Russia is busy exporting nuclear power plants. A nuclear reactor can be built within 6 years, two reactors within ~9 years (they're built in parallel).

Nuclear is not really suitable for load-following, at least not the installed capacity. Some are technically capable but load-following seems to be quite taxing on the equipment due to pressure and temperature cycling.

However it is very suitable for base load generation, there's a reason why oil and coal companies lost their marbles in the 50s and astroturfed anti-nuclear into existence.

I'm not sure if that's their most-effective campaign ever or if it's a tie with BP's popularization of the carbon footprint, which atomizes responsibility for climate change and has successfully delayed systematic action for decades. And even managed to get greens and climate change activists to do their work for them. Just like with nuclear. It's actually, genuinely incredible.

> Nuclear is not really suitable for load-following, at least not the installed capacity.

That's not quite the case. You can load-follow with nuclear, but it requires reactors to be designed for that. France does this, for example.

You also can simply keep reactors working at a constant level and just dump excess power into their cooling system. This is not as bad as it sounds, because fuel is just about ~5% of the total cost of the produced nuclear energy.

Most nuclear power plants do not do this because they don't need to do it.

>This is not as bad as it sounds, because fuel is just about ~5% of the total cost of the produced nuclear energy.

Therein lies the problem. Capital costs dominate nuclear plant costs and they are high.

If you load followed such that you kept the reactor at an average of, say, 50% nameplate capacity that would lead to a levelized cost per MWh of about 2x$168 = $336.

(LCOE listed here is $168: https://www.reuters.com/breakingviews/green-surge-is-circuit...)

For reference, Bhadla solar park sells a MWh for roughly $30, so even if you charged $300 to store and retrieve it you could still provide cheaper electricity than a load following nuclear power plant running at 50% of nameplate.

I question your estimation of the capital cost. LCOE for most nuclear power plants is way below that: https://www.oecd-nea.org/lcoe/

For the US it's $33 per MWh, so doubling it still gives reasonable cost.

As for wind, it simply can not compete right now for guaranteed capacity. The adequacy rating for most wind power plants is around 10%, so you need 10x overbuild to even compete.
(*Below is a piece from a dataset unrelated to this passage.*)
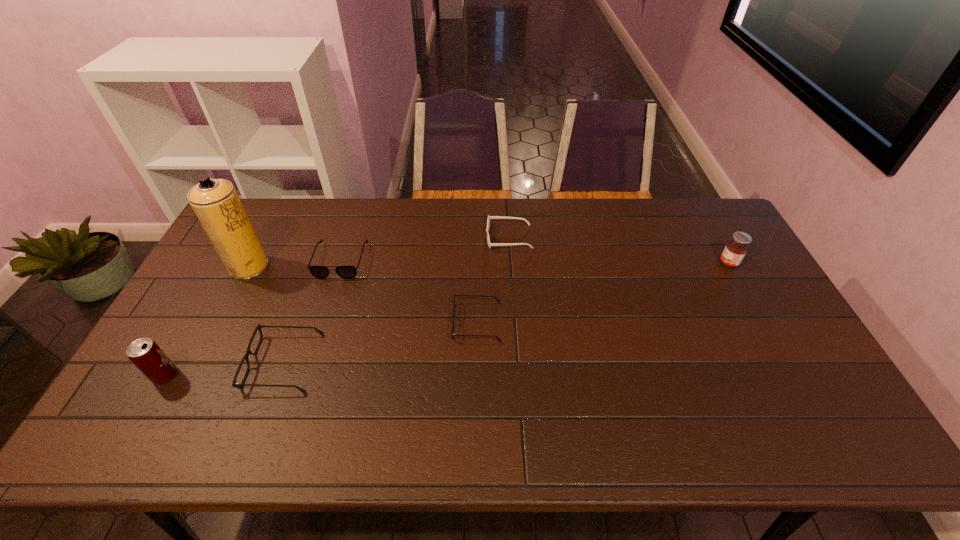 Please point a spot to add another spectacles on the right. Please provide its 2D coordinates. Your answer should be formatted as a tuple, i.e. [(x, y)], where the tuple contains the x and y coordinates of a point satisfying the conditions above.

[(642, 286)]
Many of the entries in that table (LTO) are for 20 year life extensiom of existing plants, not new plants.
It's been proven to work and the only able to displace fossil fuels, yet it's existed for 70 years and not even reduced the amount of fossil fuels used in electricity production. Renewables have been pushed for 20 years and have started to accelerate only 10 years ago, yet they are already displacing fossil fuels in many countries.
Displacing? I see increasing use of fossil fuels to backup up renewables.
Check numbers for Germany, Denmark, Scotland, Portugal etc.
Yep, coal goes up.
Maybe you're reading the data upside down. Take care.